» **Work task**: When a line in the data below includes "onze", pick it out and copy it.

» **Material provided**:

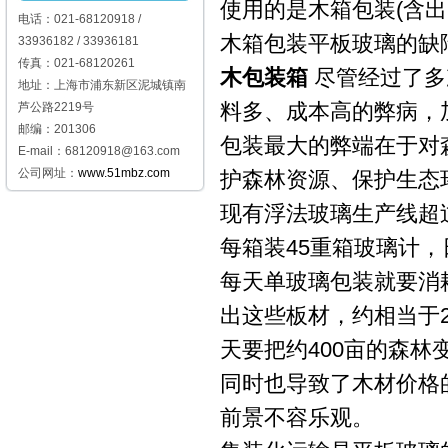
使用的是木箱包装(含出
电话：021-68120918 /
木箱包装平板玻璃的缺
33936182 / 33936181
传真：021-68120261
木包装箱
尽管经过了多
地址：上海市浦东新区泥城镇南
料多、成本高的弊病，
芦公路2219号
邮编：201306
包装最大的弊端在于对
E-mail：68120918@163.com
公司网址：
www.51mbz.com
护森林资源、保护生态
现有浮法玻璃生产线超过1
每箱装45重箱玻璃计，
每天单玻璃包装就要消耗
出这些板材，约相当于2
天要把约400亩的森
同时也导致了木材价格
前景不容乐观。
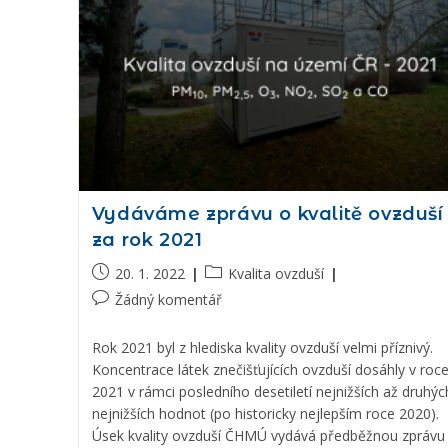
Vydáváme zprávu o kvalitě ovzduší
za rok 2021
20. 1. 2022
Kvalita ovzduší
Žádný komentář
Rok 2021 byl z hlediska kvality ovzduší velmi příznivý.
Koncentrace látek znečišťujících ovzduší dosáhly v roc
2021 v rámci posledního desetiletí nejnižších až druhýc
nejnižších hodnot (po historicky nejlepším roce 2020).
Úsek kvality ovzduší ČHMÚ vydává předběžnou zprávu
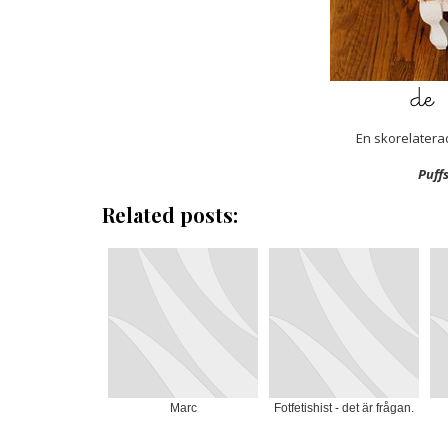
En skorelaterad 
Puffs
Related posts:
Marc
Fotfetishist - det är frågan.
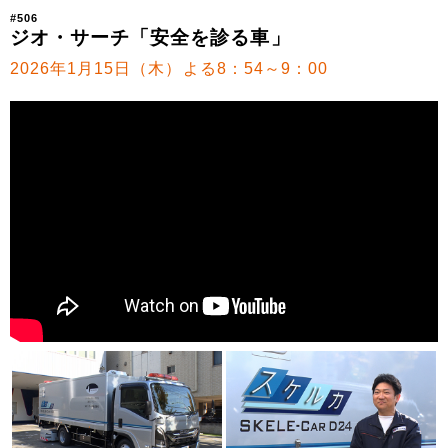
#506
ジオ・サーチ「安全を診る車」
2026年1月15日（木）よる8：54～9：00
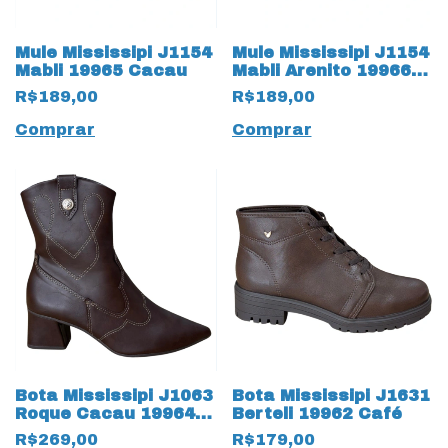
Mule Mississipi J1154
Mule Mississipi J1154
Mabli 19965 Cacau
Mabli Arenito 19966
Bege
R$189,00
R$189,00
Comprar
Comprar
Bota Mississipi J1063
Bota Mississipi J1631
Roque Cacau 19964
Berteli 19962 Café
Café
R$269,00
R$179,00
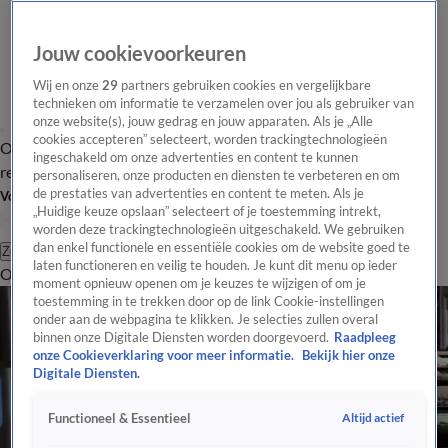
Jouw cookievoorkeuren
Wij en onze
29
partners gebruiken cookies en vergelijkbare
technieken om informatie te verzamelen over jou als gebruiker van
onze website(s), jouw gedrag en jouw apparaten. Als je „Alle
cookies accepteren” selecteert, worden trackingtechnologieën
Overzicht
Tip de
Laatste nieuws
Regionieuws
Het beste van Hart
ingeschakeld om onze advertenties en content te kunnen
redactie
personaliseren, onze producten en diensten te verbeteren en om
de prestaties van advertenties en content te meten. Als je
Volg Hart van Nederland
„Huidige keuze opslaan” selecteert of je toestemming intrekt,
worden deze trackingtechnologieën uitgeschakeld. We gebruiken
dan enkel functionele en essentiële cookies om de website goed te
Zoeken
laten functioneren en veilig te houden. Je kunt dit menu op ieder
Overzicht
Regio
Uitzendingen
Weer
Tip de redactie
Panel
Video's
moment opnieuw openen om je keuzes te wijzigen of om je
toestemming in te trekken door op de link Cookie-instellingen
onder aan de webpagina te klikken. Je selecties zullen overal
binnen onze Digitale Diensten worden doorgevoerd.
Raadpleeg
onze Cookieverklaring voor meer informatie.
Bekijk hier onze
Digitale Diensten.
Altijd actief
Functioneel & Essentieel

» **Answer below**:
Wij en onze
onze website(s), jouw gedrag en jouw apparaten. Als je „Alle
ingeschakeld om onze advertenties en content te kunnen
personaliseren, onze producten en diensten te verbeteren en om
binnen onze Digitale Diensten worden doorgevoerd.
onze Cookieverklaring voor meer informatie.
Bekijk hier onze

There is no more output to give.